- 1/2 cup uncooked rice (100 g), we used short grain white rice
- 2 cloves of garlic, sliced
- 1/2 medium onion, chopped
- 1/2 green bell pepper, chopped
- 1 tsp dried thyme
- 1/2 tsp paprika
- 1/8 tsp ground black pepper
- Dash of salt
- Dash of cayenne flakes (optional)
- 1 bay leaf
- 2 and 1/4 cups canned red or kidney beans (14 oz or 400 g), drained and rinsed
- 1 cup vegetable stock or water (250 ml)
- Cook the rice according to package directions. Set aside.
- Heat some oil, vegetable stock or water in a large pot, add the veggies (garlic, onion and green bell pepper) and cook over medium-high heat for about 5 minutes or until golden brown.
- Add the spices and herbs (thyme, paprika, pepper, salt, cayenne and bay leaf).
- Finally, add the beans and vegetable stock or water, stir and cook over medium-high heat for about 10 minutes. To make the stew thicker, I usually mash some beans using an immersion blender, but feel free to use a fork or a potato masher or just omit this step.
- Serve the beans with the rice immediately. We added some chopped fresh parsley on top, but it’s up to you. Feel free to add some hot sauce as well.
- Keep leftovers in a sealed container for 4-5 days in the fridge.

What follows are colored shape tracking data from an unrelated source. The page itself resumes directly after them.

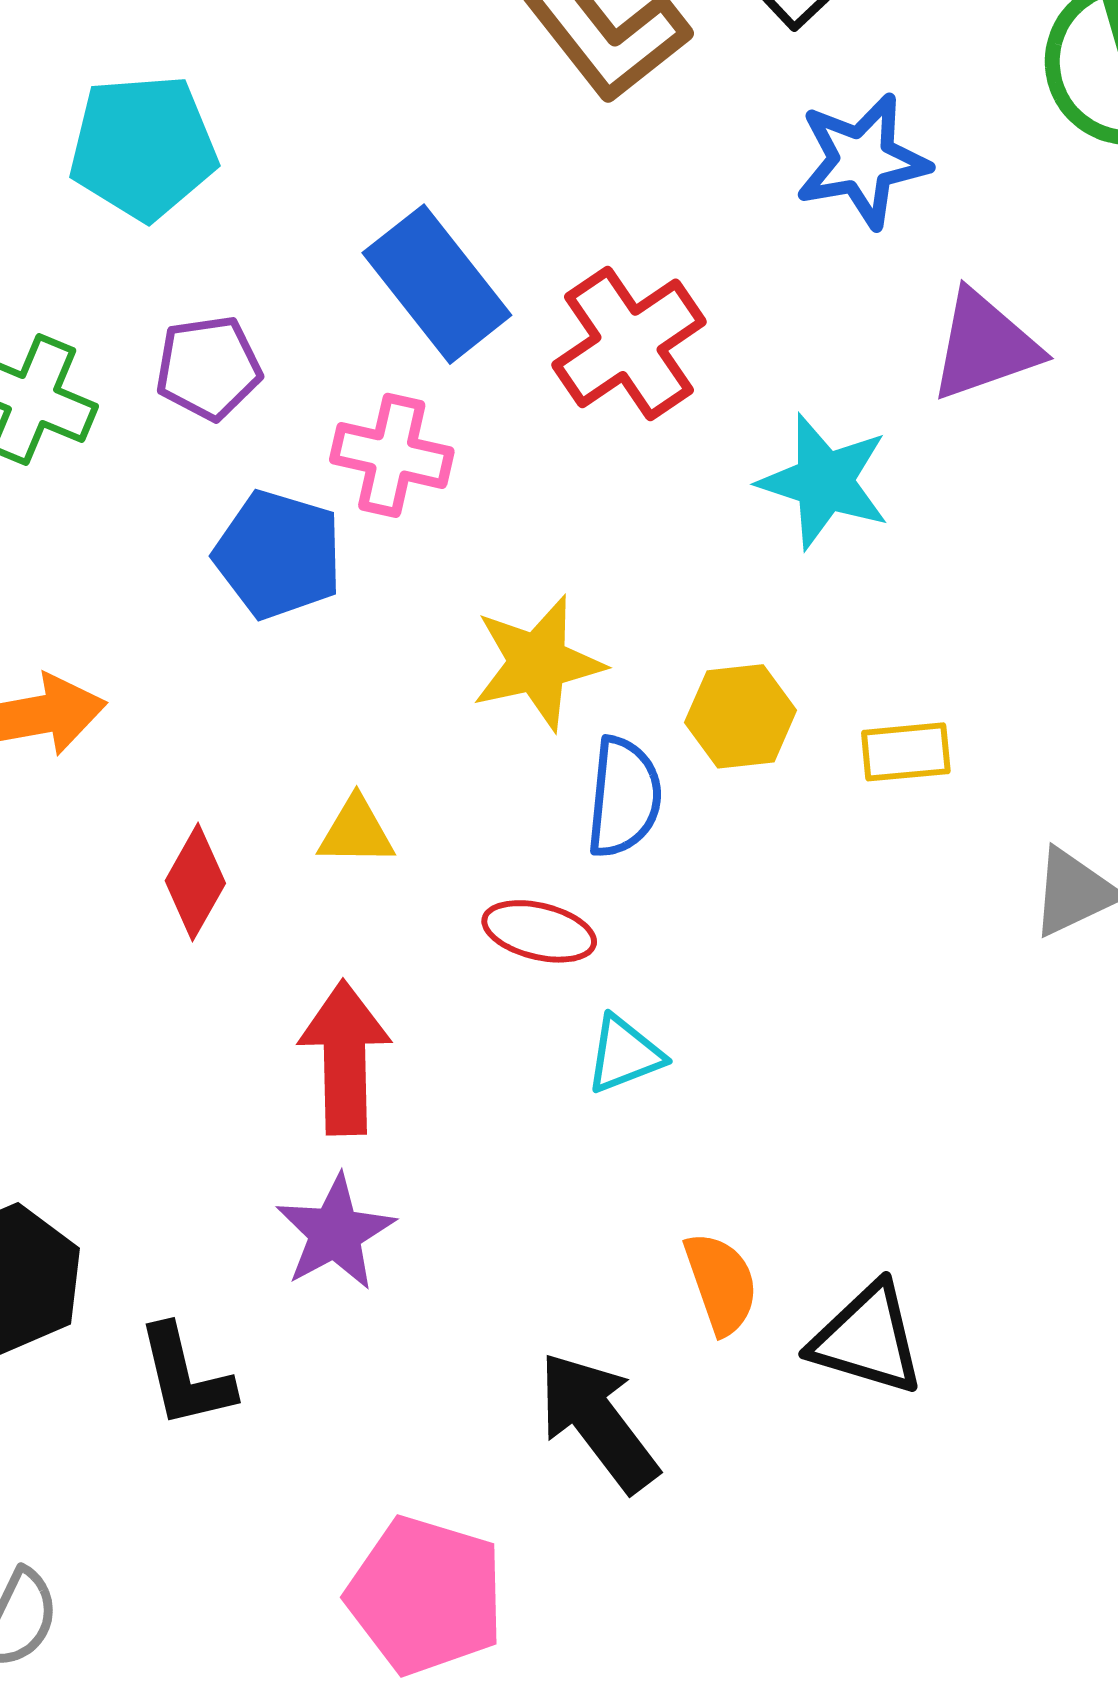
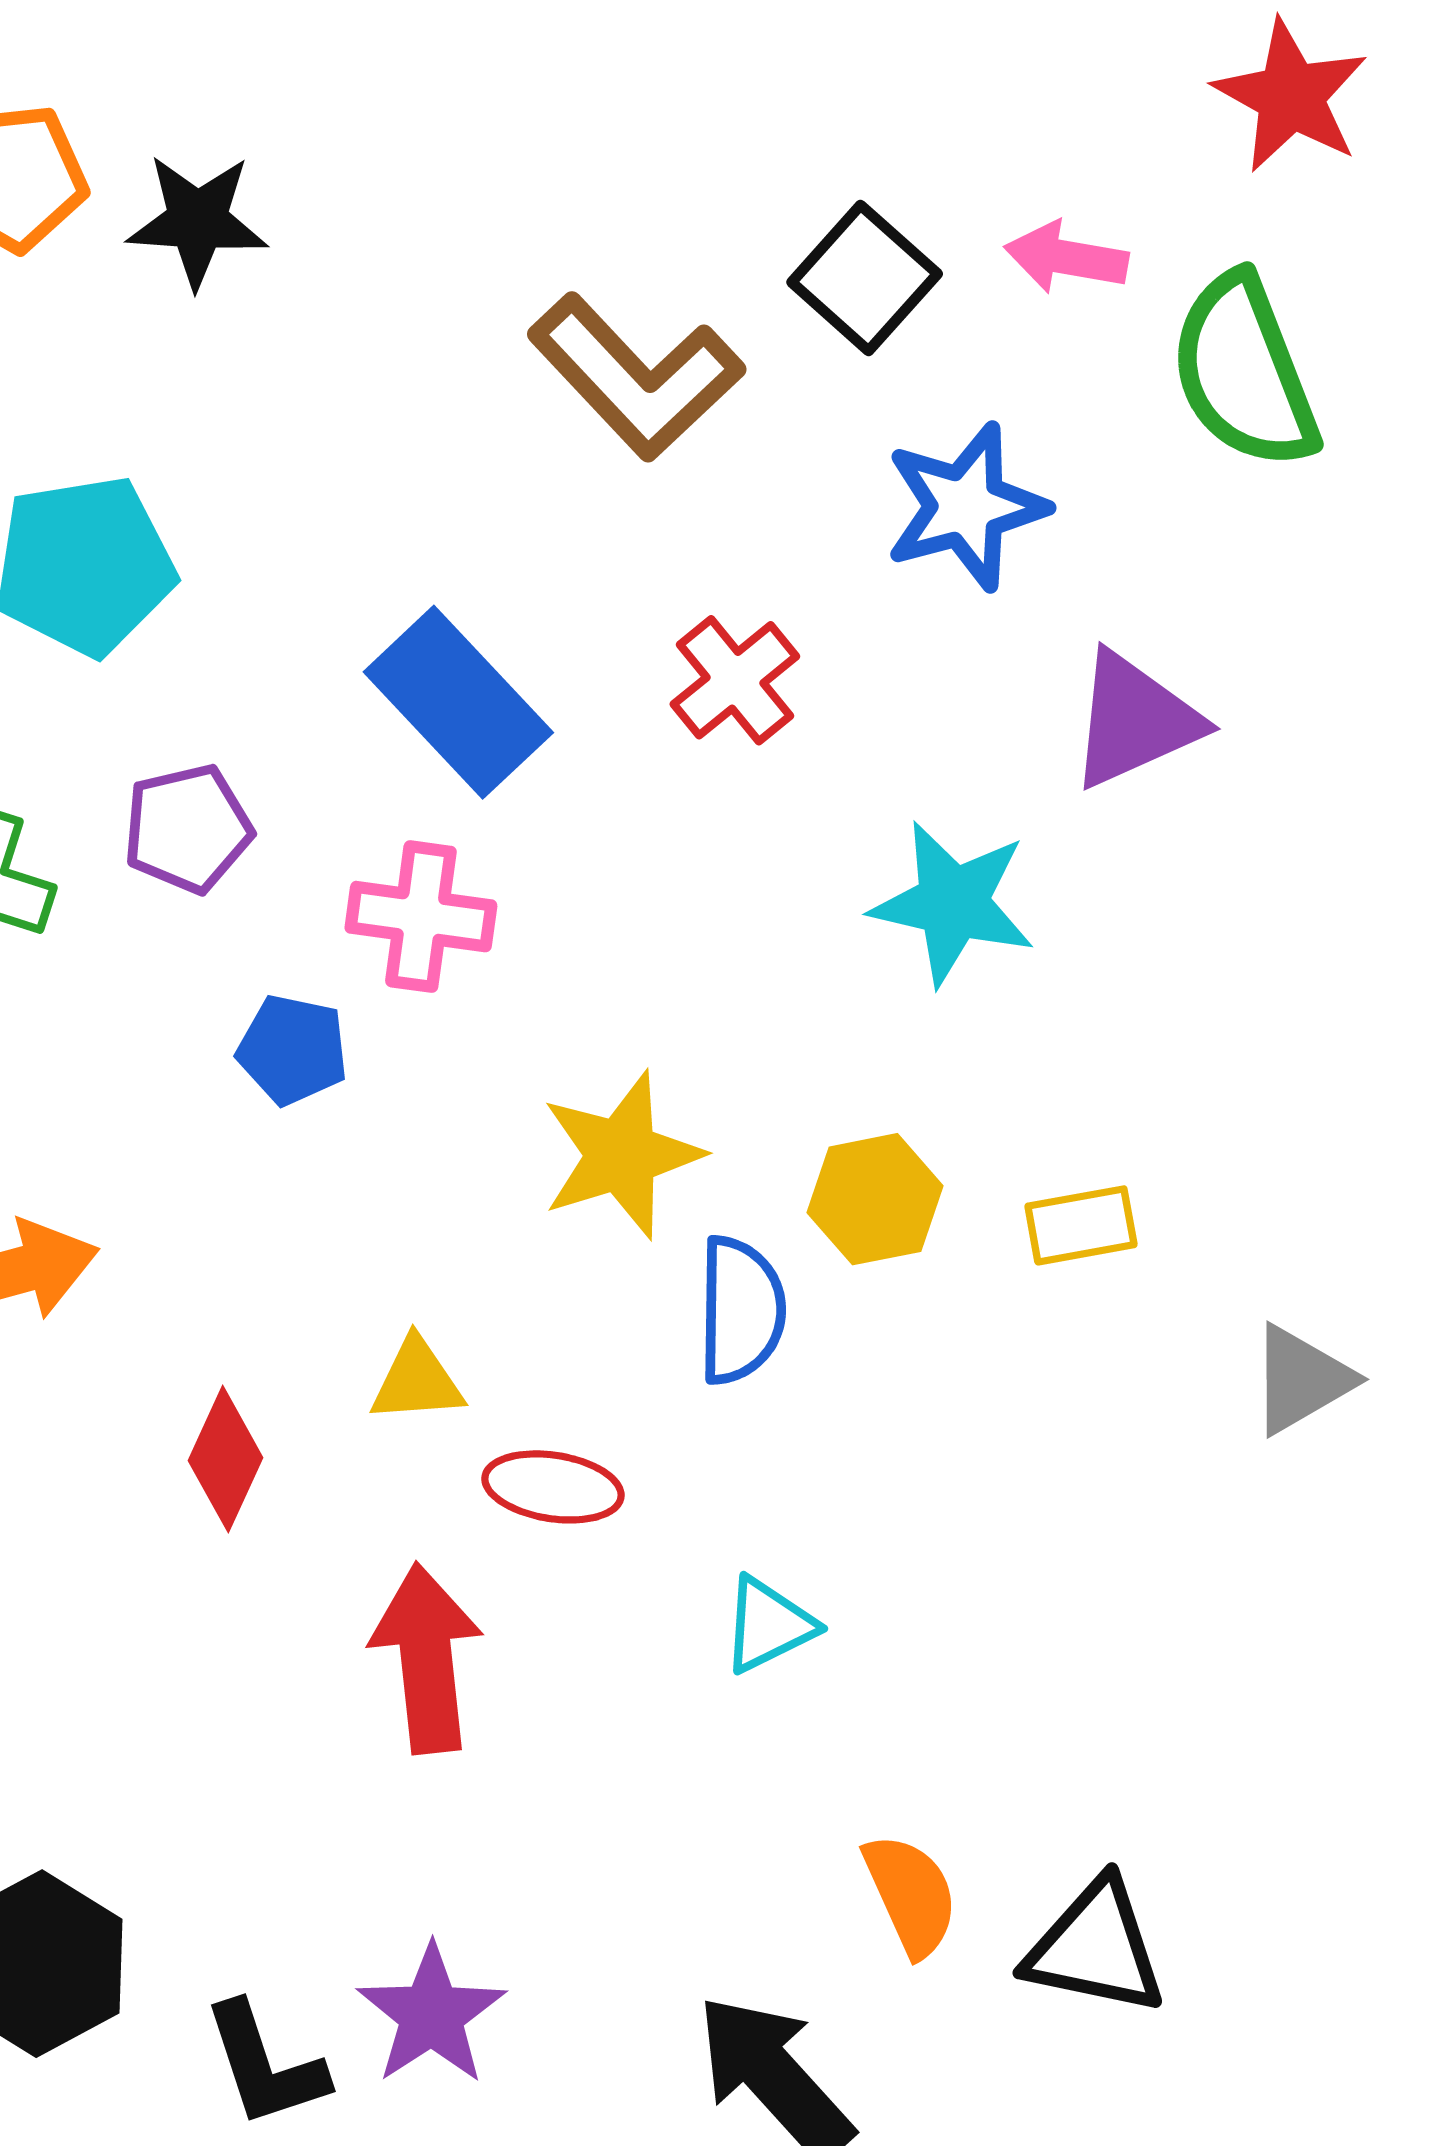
red cross: (629, 343) -> (735, 680), moved, size x0.7
blue pentagon: (278, 555) -> (293, 1050), size x0.7
red ellipse: (539, 931) -> (553, 1487), moved
purple star: (335, 1233) -> (431, 2015), moved

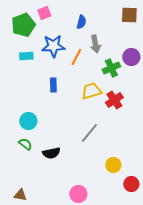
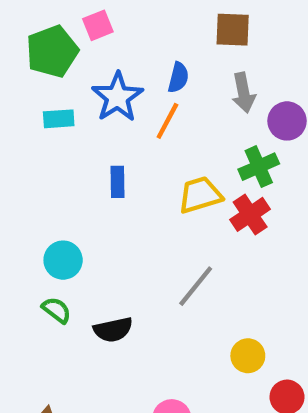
brown square: (129, 15) -> (233, 30), moved
blue semicircle: (81, 22) -> (178, 77), moved
gray arrow: (95, 44) -> (244, 93), moved
blue star: (53, 46) -> (117, 97), turned -30
green cross: (111, 68) -> (259, 167), moved

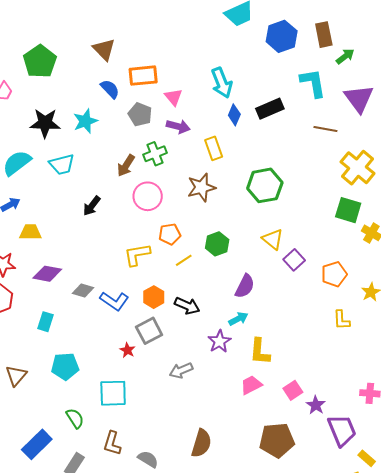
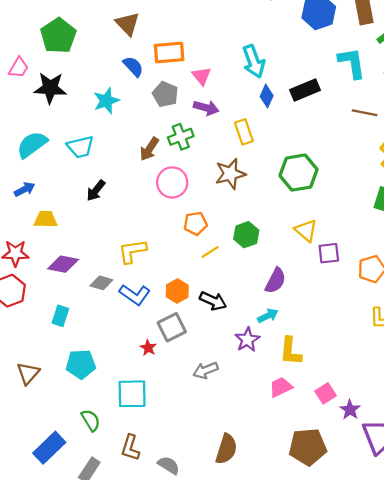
black star: (45, 123) -> (50, 88), moved
black arrow: (92, 206) -> (96, 190), moved
yellow L-shape: (137, 255) -> (132, 251), moved
purple square: (294, 260) -> (329, 253), turned 35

- This recipe is usually made with celery, but I’m not a huge celery fan, so I prefer my red beans and rice this way. Feel free to add 1-2 celery sticks if you like it.
- The classic red beans and rice recipe is made with meat. Feel free to use vegan sausages or any other meat alternative if you want.
- Nutritional info is not accurate. The amount of sodium is lower if you drain and rinse well the beans.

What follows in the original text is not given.